ネット動画が流通対策になる
もう一つ紹介したい事例が、ライオンさんがテレビ新広島と取組んだ動画活用です。これは説明が難しい仕組みなので、まず構造図をじっくり見てください。
「ひろしま満点ママ!!」は、月金で放送している地元で大人気の情報番組です。そのスタッフと出演者が家庭を舞台にしたドラマをシリーズで制作します。物語は歯磨き、掃除などライオン製品とどこか関連性があり、ドラマ部分が終わるとライオンの研究員が“暮らしのマイスター”として、それぞれのテーマの豆知識が解説される、というものです。全体を通して「〜for my life〜」というタイトルがつけられています。
Facebook上でまとまって視聴できますので、何話か見てください。
→「ひろしま満点ママ!!」Facebookページ内動画コーナー
この仕組みで面白いのは、ローカルの情報番組のスタッフが、普段作ったことのない“ドラマ”を制作している点です。視聴者としても、番組で慣れ親しんだリポーターがドラマに主演するのはうれしいはずです。そしてこのドラマはネット動画、なのです。テレビ局が作ったのにテレビでは放送してないのです。Facebookページのファンだけのお楽しみ。それがさらに親近感を高めるでしょう。
さて上の構造図で大事なのは、右下の「広島県内店頭VTR」という部分。放送はしないけど、おたくの店頭では流します、と流通へのプッシュにこのドラマ企画を使うわけです。地元のテレビ局の人気番組が作ったドラマですから、流通さんも振り向いてくれそうですよね。
テレビCMの効用の大きな要素に、流通対策があります。テレビで○○GRP流します、じゃあ棚を確保しましょう、そういう商談のためにX億円払うのはムダではない。それと似た効果を、広島県というひとつのエリアでこの仕組みはもたらそうとしている。
ネットで動画を作ろうというとき、こういう視点はすごく大事だと思います。

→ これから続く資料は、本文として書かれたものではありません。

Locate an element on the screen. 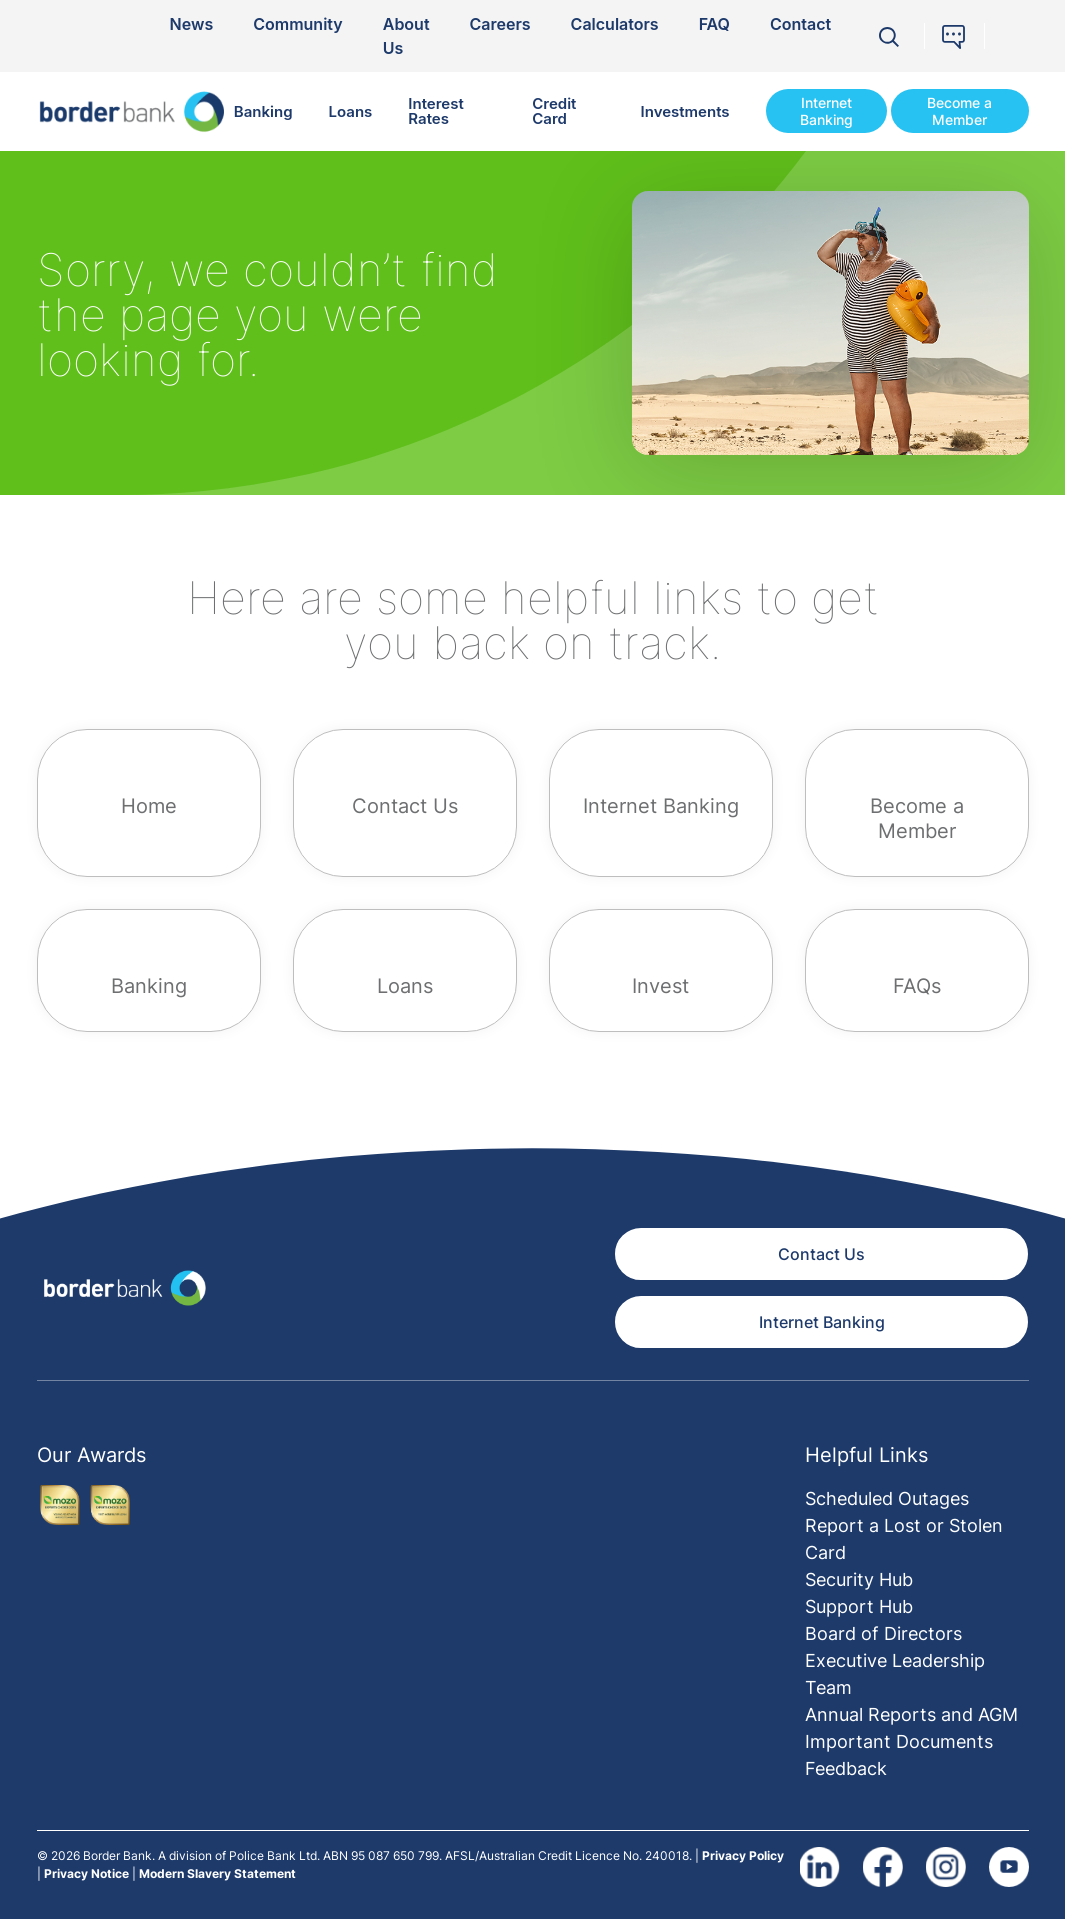 Image resolution: width=1065 pixels, height=1919 pixels. Support Hub is located at coordinates (859, 1606).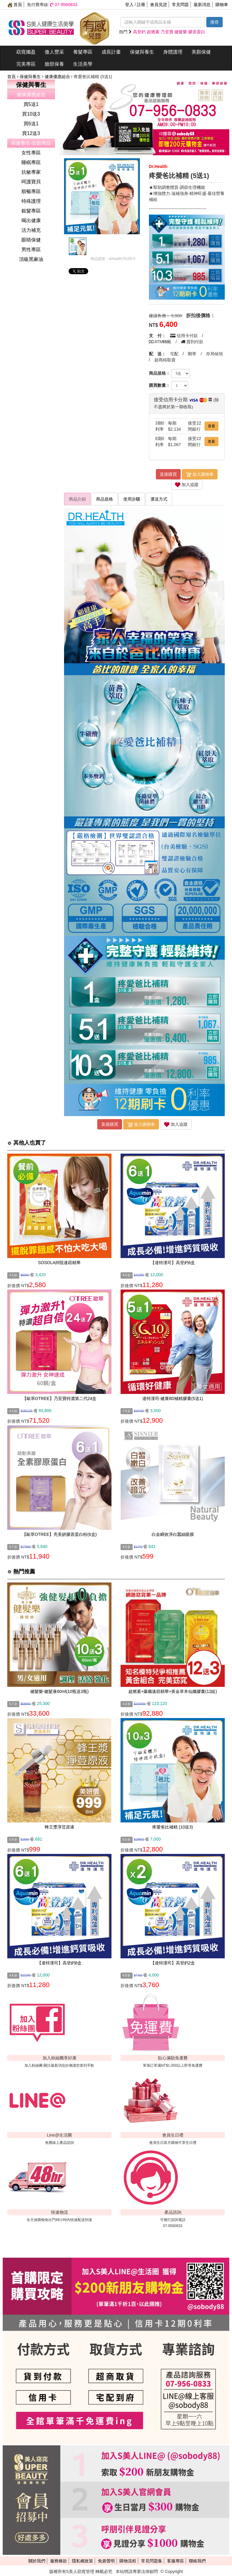 This screenshot has height=2576, width=232. Describe the element at coordinates (15, 4) in the screenshot. I see `首頁` at that location.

そして動画にはそういう意味で影響力があるのです。コクヨチャンネルの「あの街この街コクヨのある街」も、ロケが来る!という時は地元で盛り上がってくれるそうです。ビデオカメラを抱えたプロのクルーが身近にやってくると、人は高揚する、楽しくなる。ネット動画が、リアルの場で人をウキウキさせる。そのことを私たちは認識した方がいい。そういう実際に人々を動かす様子を想像しないで、まったくネットの中しかイメージしない動画づくりは、映像本来の力を活かしていないと私は思うのです。
それから、ライオンさんはつい最近、新しいオウンドメディア「Lidia」を発表しました。その中心人物の一人、ライオン宣伝部・中村大亮さんは、「〜for my life〜」の仕掛け人でもあります。中村さんは実は、ずいぶん前から地方局と力を合わせた仕組みを試みています。「〜for my life〜」はきっと「Lidia」とも関連づけられると私はにらんでいます。この延長線上には、テレビ放送とオウンドメディアを結びつけた企画もありそうですね。そんな風に、コミュニケーション戦略の全体像の中で、ネット動画をどうとらえて役割を付与するかも大事な視点だと思います。
ネット動画が盛り上がるのは喜ばしいことだと思います。ただ、ぱぱっと作ってバイラルしなくてがっかり、で終わってほしくない。いい映像をつくってほしいし、戦略的に考えた方がいい。そしていちばん大事なのは、送り手の側が伝えたい思いを持っていること。動画に走る前に、そこんとこ、自分に聞いてみてください。